My invalid XML (second line uses bogus element name notXXXes)

<?xml version="1.0" encoding="UTF-8"?>
<notXXXes xmlns="urn:config-file-schema">
    <note>
        <to>Tove</to>
        <from type="1">Jani</from>
        <heading>Reminder</heading>
        <body>Don't forget me this weekend!</body>
    </note>
    <note>
        <to>Bob</to>
        <from type="2">KeyW</from>
        <heading>Reminder</heading>
        <body>I won't</body>
    </note>
</notes>

My code

When run, $readerResult returns true, indicating that the next node was read successfully. I expect $xmlReader.Read() to throw an XMLException because the XML file content violates the schema.

cls
$error.clear()

try
{

    [System.Xml.Schema.XmlSchemaSet] $schemaSet = New-Object -TypeName System.Xml.Schema.XmlSchemaSet
    $schemaSet.Add("urn:config-file-schema","C:\Users\x\Desktop\test.xsd");

    [System.Xml.XmlReaderSettings] $readerSettings = New-Object -TypeName System.Xml.XmlReaderSettings
    $readerSettings.Schemas = $schemaSet
    $readerSettings.ValidationType = [System.Xml.ValidationType]::Schema
    $readerSettings.ConformanceLevel = [System.Xml.ConformanceLevel]::Fragment
    $readerSettings.IgnoreWhitespace = $true;
    $readerSettings.IgnoreComments = $true;

    [System.Xml.XmlReader]$xmlReader = [System.Xml.XmlReader]::Create("C:\Users\x\Desktop\test.xml", $readerSettings);

    #just to show that Schemas was set up OK
    "target namespace: " + $readerSettings.Schemas.Schemas().TargetNamespace

    $readerResult = $xmlReader.Read()

    "readerResult: " + $readerResult
}
catch
{
    "error: " + $error
}
finally
{
    $xmlReader.Close()
}

Edit #1

This fragment will read each line of XML from file and display its metadata

while ($xmlReader.Read())
{
    write-console ("Depth:{0,1} Name:{1,-10} NodeType:{2,-15} Value:{3,-30}" -f $xmlReader.Depth, $xmlReader.Name, $xmlReader.NodeType, $xmlReader.Value)
}

Solution

  • The whole point of the XmlReader concept is that it's a streaming approach to dealing with XML. This allows you to access large/complex XML documents without having to hold the entire thing in memory (and, if you're using DOM-style access, several layers of additional memory usage to boot).
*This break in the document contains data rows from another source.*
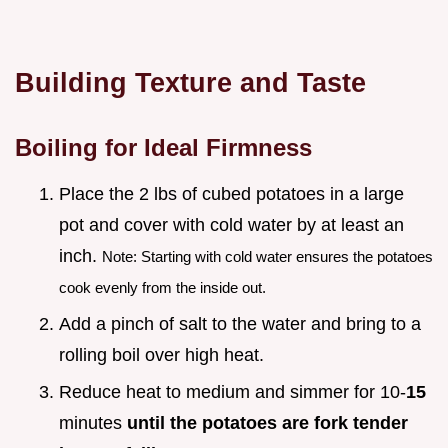
Building Texture and Taste
Boiling for Ideal Firmness
Place the 2 lbs of cubed potatoes in a large
pot and cover with cold water by at least an
inch.
Note: Starting with cold water ensures the potatoes
cook evenly from the inside out.
Add a pinch of salt to the water and bring to a
rolling boil over high heat.
Reduce heat to medium and simmer for 10-
15
minutes
until the potatoes are fork tender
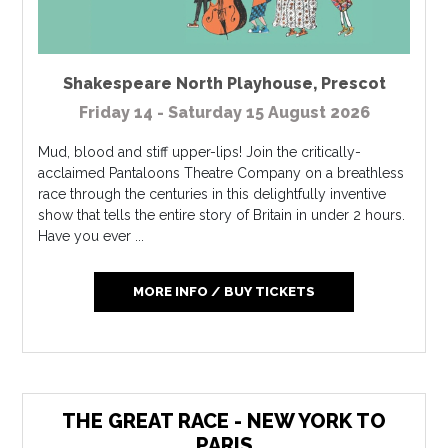
Shakespeare North Playhouse
,
Prescot
Friday 14 - Saturday 15 August 2026
Mud, blood and stiff upper-lips! Join the critically-
acclaimed Pantaloons Theatre Company on a breathless
race through the centuries in this delightfully inventive
show that tells the entire story of Britain in under 2 hours.
Have you ever ...
MORE INFO / BUY TICKETS
THE GREAT RACE - NEW YORK TO
PARIS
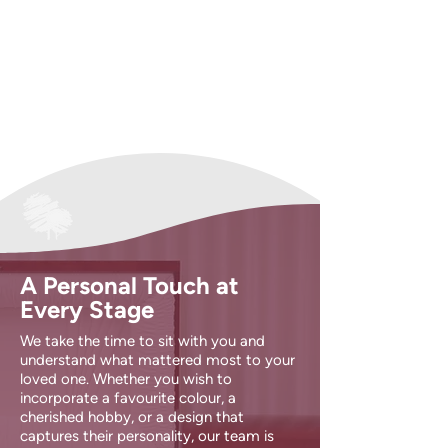
A Personal Touch at
Every Stage
We take the time to sit with you and
understand what mattered most to your
loved one. Whether you wish to
incorporate a favourite colour, a
cherished hobby, or a design that
captures their personality, our team is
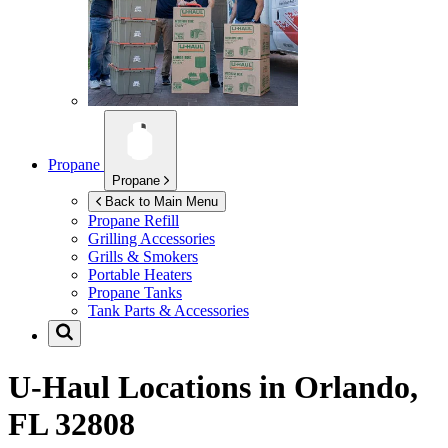
Propane
Propane
Back to Main Menu
Propane Refill
Grilling Accessories
Grills & Smokers
Portable Heaters
Propane Tanks
Tank Parts & Accessories
U-Haul Locations in
Orlando,
FL 32808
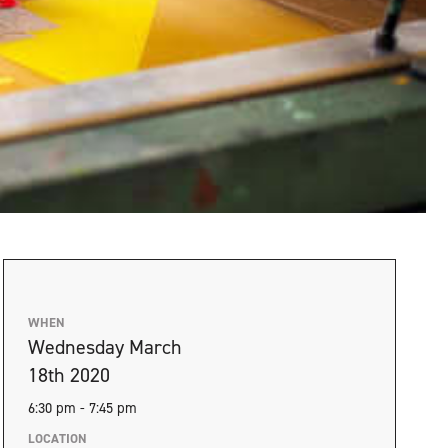
WHEN
Wednesday March
18th 2020
6:30 pm - 7:45 pm
LOCATION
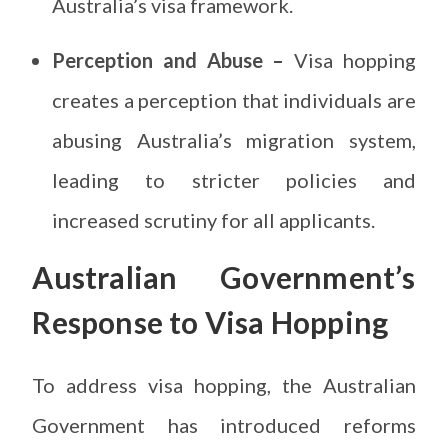
Australia’s visa framework.
Perception and Abuse –
Visa hopping
creates a perception that individuals are
abusing Australia’s migration system,
leading to stricter policies and
increased scrutiny for all applicants.
Australian Government’s
Response to Visa Hopping
To address visa hopping, the Australian
Government has introduced reforms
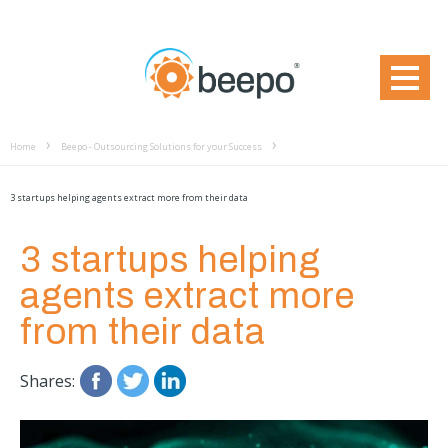
Home
Beepo - Outsourcing Solutions for your Success
3 startups helping agents extract more from their data
3 startups helping
agents extract more
from their data
Shares:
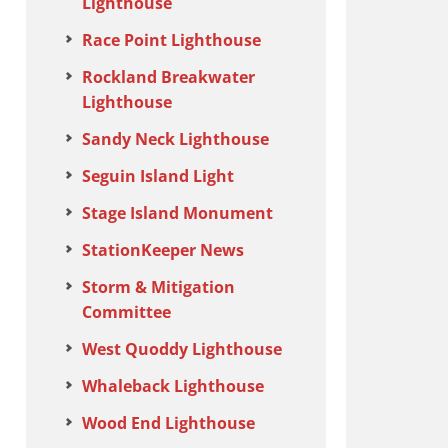
Lighthouse
Race Point Lighthouse
Rockland Breakwater
Lighthouse
Sandy Neck Lighthouse
Seguin Island Light
Stage Island Monument
StationKeeper News
Storm & Mitigation
Committee
West Quoddy Lighthouse
Whaleback Lighthouse
Wood End Lighthouse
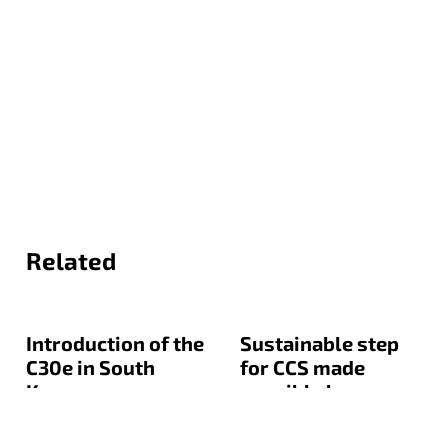
Related
Introduction of the
Sustainable step
C30e in South
for CCS made
Korea
possible by
Hoeflon UK
Hoeflon delivers first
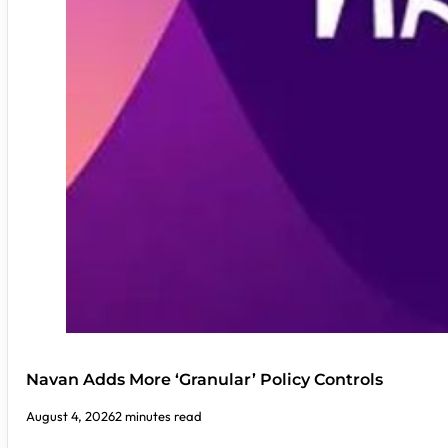
Navan Adds More ‘Granular’ Policy Controls
August 4, 2026
2 minutes read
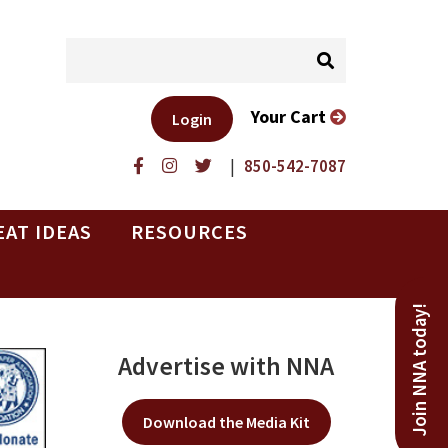
Your Cart
Login
|
850-542-7087
EAT IDEAS
RESOURCES
Join NNA today!
Advertise with NNA
Download the Media Kit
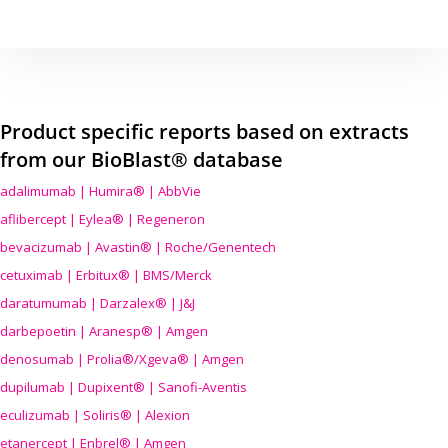
Product specific reports based on extracts
from our BioBlast® database
adalimumab | Humira® | AbbVie
aflibercept | Eylea® | Regeneron
bevacizumab | Avastin® | Roche/Genentech
cetuximab | Erbitux® | BMS/Merck
daratumumab | Darzalex® | J&J
darbepoetin | Aranesp® | Amgen
denosumab | Prolia®/Xgeva® | Amgen
dupilumab | Dupixent® | Sanofi-Aventis
eculizumab | Soliris® | Alexion
etanercept | Enbrel® | Amgen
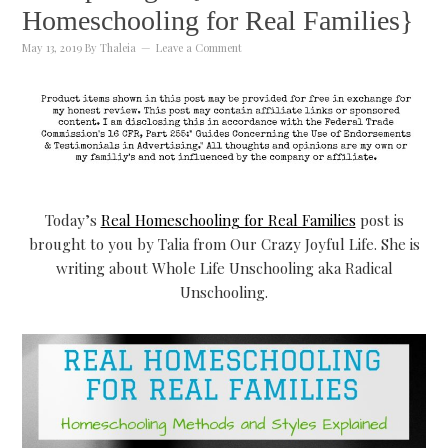
Homeschooling for Real Families}
May 13, 2019
By
Thaleia
Leave a Comment
Today’s
Real Homeschooling for Real Families
post is
brought to you by Talia from Our Crazy Joyful Life. She is
writing about Whole Life Unschooling aka Radical
Unschooling.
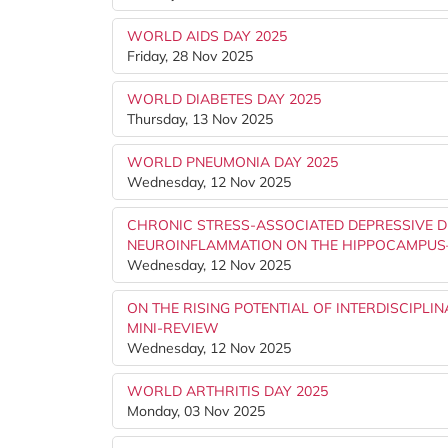
WORLD AIDS DAY 2025
Friday, 28 Nov 2025
WORLD DIABETES DAY 2025
Thursday, 13 Nov 2025
WORLD PNEUMONIA DAY 2025
Wednesday, 12 Nov 2025
CHRONIC STRESS-ASSOCIATED DEPRESSIVE D
NEUROINFLAMMATION ON THE HIPPOCAMPUS
Wednesday, 12 Nov 2025
ON THE RISING POTENTIAL OF INTERDISCIPLI
MINI-REVIEW
Wednesday, 12 Nov 2025
WORLD ARTHRITIS DAY 2025
Monday, 03 Nov 2025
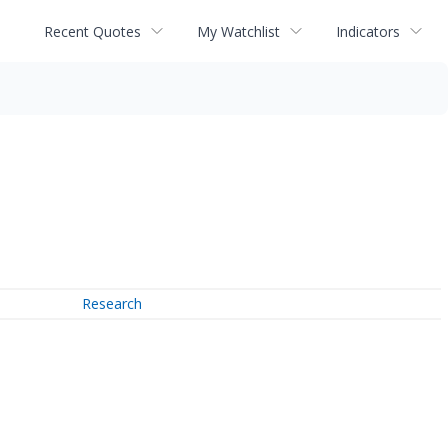
Recent Quotes
My Watchlist
Indicators
Research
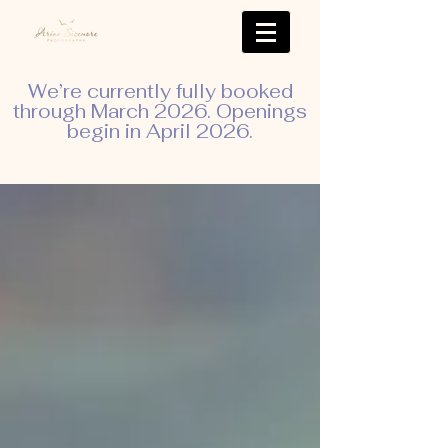
We’re currently fully booked
through March 2026. Openings
begin in April 2026.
    This is efficient in terms of memory use, but does mean that errors are only reported as nodes with issues are encountered.

    The first Read here reads the XML Declaration - <?xml version="1.0" encoding="UTF-8"?> - which appears well formed and should not raise any errors. If you need to validate the entire document then you'll need to Read it entirely through until the end. But if that's your only purpose, I'd probably defer to e.g. the Test-Xml commandlet that you're dismissing.